Feinberg Hosts Department of Health and Human Services Conference on Childhood Obesity
William L. Lowe, Jr., MD, dean of faculty affairs and professor of medicine-endocrinology at Feinberg, discusses the Northwestern Comprehensive Center on Obesity and its Healthy for You, Healthy for 2 program during his welcome remarks. |
Northwestern University Feinberg School of Medicine hosted Assistant Secretary of Health Howard Koh, MD, MPH, as he discussed the childhood obesity action plan recently released by the Department of Health and Human Services Childhood Obesity Task Force.
The event was one of only a handful held across the nation to promote the action plan, which is entitled Solving the Problem of Childhood Obesity Within a Generation. The plan was developed as part of First Lady Michelle Obama’s Let’s Move! campaign, an effort to promote a healthier lifestyle for children.
Welcome remarks were given by William L. Lowe, Jr., MD, dean of faculty affairs and professor of medicine-endocrinology at Feinberg, and Stephen Martin, PhD, MPH, Cook Country commissioner of Public Health.
“It is our great pleasure to host this exciting and important event,” Lowe said. “Childhood obesity is a growing problem in America and we are now facing the prospect of raising the first generation of children who may have a shorter life expectancy than their parents.”
Assistant Secretary of Health Howard Koh, MD, MPH, outlines the new childhood obesity action plan. |
Feinberg has made a commitment to reverse that trend, Lowe added, pointing to the establishment of the Northwestern Comprehensive Center on Obesity two years ago by former dean Lewis Landsberg and the development of its Healthy For You, Healthy For 2 program, which provides guidance to expectant mothers regarding proper nutrition and overall health for themselves and their unborn child, to illustrate his point.
After the welcome remarks, Koh outlined the childhood obesity issue in the United States, where one in three children is considered obese and one third of all children born in the year 2000 are expected to develop diabetes during their lifetime.
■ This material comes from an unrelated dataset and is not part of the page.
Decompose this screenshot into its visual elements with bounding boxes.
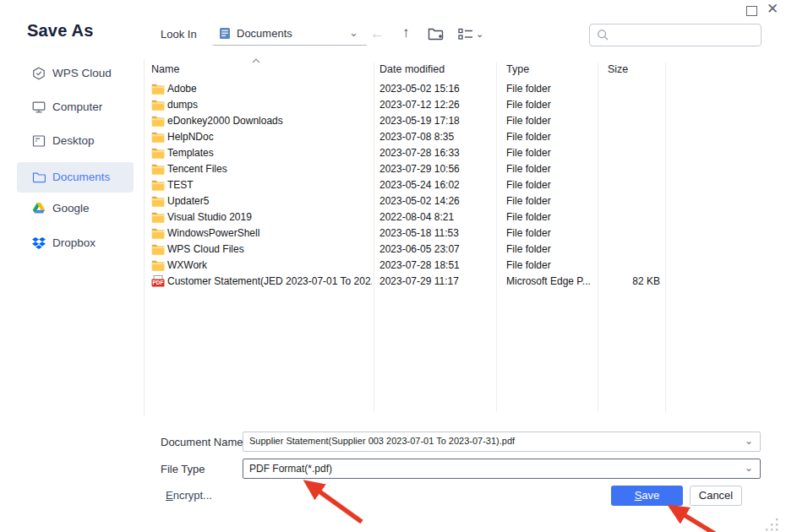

“Situations like these may make some people throw up their hands and say there is no hope,” he said.
Koh then gave an overview of the action plan, which offers a series of 70 recommendations to help keep children healthy. The recommendations fall into five main categories: giving children a healthy start in life; empowering parents and caregivers to make healthy choices; providing healthy food in schools; improving access to healthy, affordable food; and getting children more physically active.
He also discussed some of the obstacles communities face in providing these options to its constituents, such as little or no access to healthy grocery stores or no safe playgrounds for children to use. Finally, Koh made a call to action, asking the public and private sectors to work together toward the goal of creating a healthier society and saying that every industry from housing to urban development to education plays a role in the nation’s well-being.
“Together, we can change a situation of no hope to one of new hope,” he said.